# TASK DIRECTIONS
Across all entries below, how many lines include "cool"? Only the number, please.

=== Section Start ===

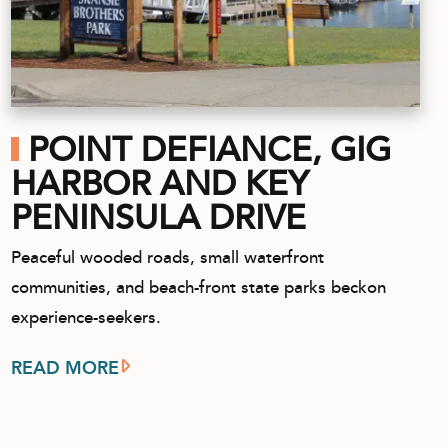
POINT DEFIANCE, GIG
HARBOR AND KEY
PENINSULA DRIVE
Peaceful wooded roads, small waterfront
communities, and beach-front state parks beckon
experience-seekers.
READ MORE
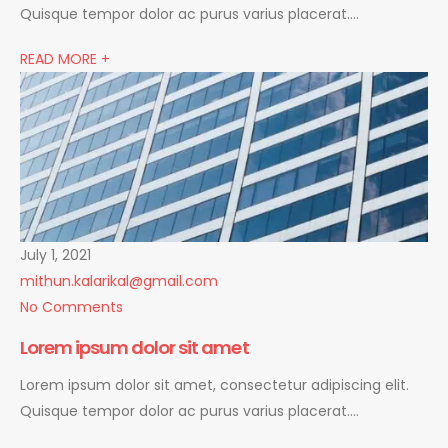
Quisque tempor dolor ac purus varius placerat….
READ MORE +
July 1, 2021
mithun.kalarikal@gmail.com
No Comments
Lorem ipsum dolor sit amet
Lorem ipsum dolor sit amet, consectetur adipiscing elit.
Quisque tempor dolor ac purus varius placerat….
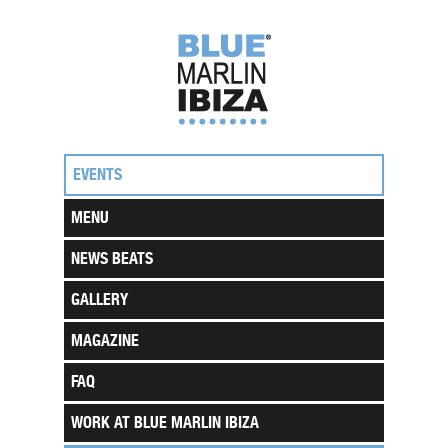
EVENTS
MENU
NEWS BEATS
GALLERY
MAGAZINE
FAQ
WORK AT BLUE MARLIN IBIZA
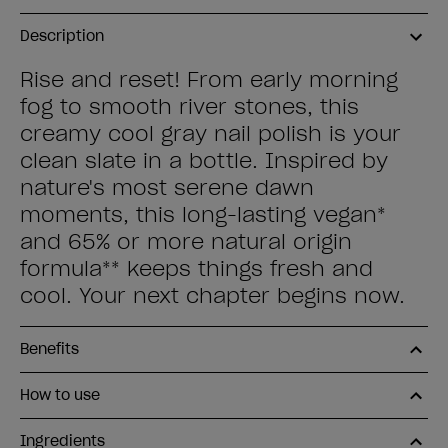
Description
Rise and reset! From early morning
fog to smooth river stones, this
creamy cool gray nail polish is your
clean slate in a bottle. Inspired by
nature's most serene dawn
moments, this long-lasting vegan*
and 65% or more natural origin
formula** keeps things fresh and
cool. Your next chapter begins now.
Benefits
How to use
Ingredients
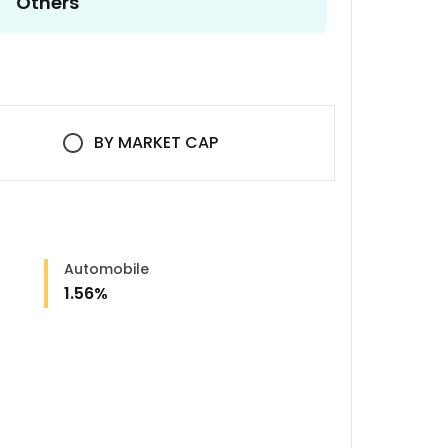
Others
BY
MARKET CAP
Automobile
1.56
%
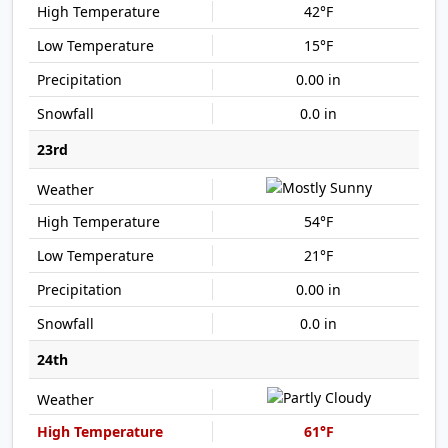
42°F
15°F
0.00 in
0.0 in
23rd
54°F
21°F
0.00 in
0.0 in
24th
61°F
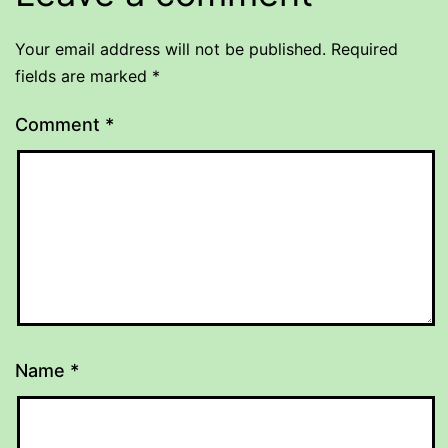
Your email address will not be published.
Required
fields are marked
*
Comment
*
Name
*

=== Section End ===

# TASK RESPONSE
2